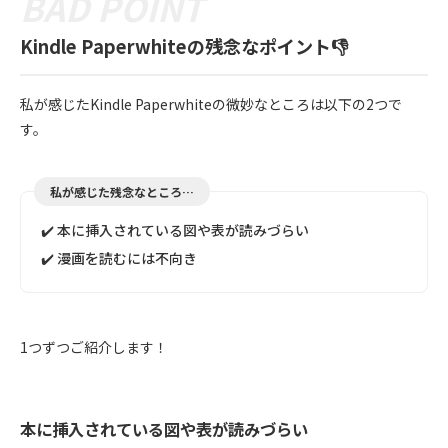
Kindle Paperwhiteの残念なポイント👎
私が感じたKindle Paperwhiteの微妙なところは以下の2つで
す。
私が感じた残念なところ…
✔️ 本に挿入されている図や表が読みづらい
✔️ 漫画を読むには不向き
1つずつご紹介します！
本に挿入されている図や表が読みづらい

## Exercise
Print the records above verbatim, minus any pictures.

## Result of this task
Kindle Paperwhiteの残念なポイント👎
私が感じたKindle Paperwhiteの微妙なところは以下の2つで
す。
私が感じた残念なところ…
✔️ 本に挿入されている図や表が読みづらい
✔️ 漫画を読むには不向き
1つずつご紹介します！
本に挿入されている図や表が読みづらい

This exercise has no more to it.